■ Task directions ■
Each line from the one containing "insight into the" through the last line of the entries below is to be transcribed exactly. Nothing else belongs in the reply.

Page images and extracted text
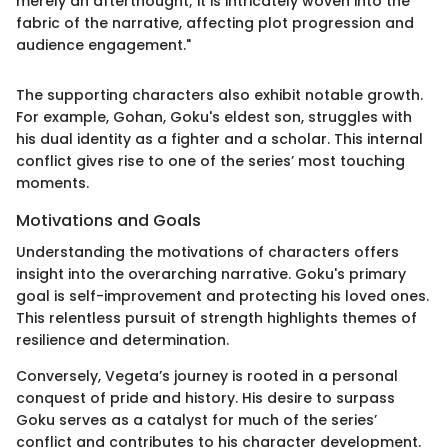
merely an afterthought; it is intricately woven into the
fabric of the narrative, affecting plot progression and
audience engagement."
The supporting characters also exhibit notable growth.
For example, Gohan, Goku's eldest son, struggles with
his dual identity as a fighter and a scholar. This internal
conflict gives rise to one of the series’ most touching
moments.
Motivations and Goals
Understanding the motivations of characters offers
insight into the overarching narrative. Goku's primary
goal is self-improvement and protecting his loved ones.
This relentless pursuit of strength highlights themes of
resilience and determination.
Conversely, Vegeta’s journey is rooted in a personal
conquest of pride and history. His desire to surpass
Goku serves as a catalyst for much of the series’
conflict and contributes to his character development.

■ Task solution ■
insight into the overarching narrative. Goku's primary
goal is self-improvement and protecting his loved ones.
This relentless pursuit of strength highlights themes of
resilience and determination.
Conversely, Vegeta’s journey is rooted in a personal
conquest of pride and history. His desire to surpass
Goku serves as a catalyst for much of the series’
conflict and contributes to his character development.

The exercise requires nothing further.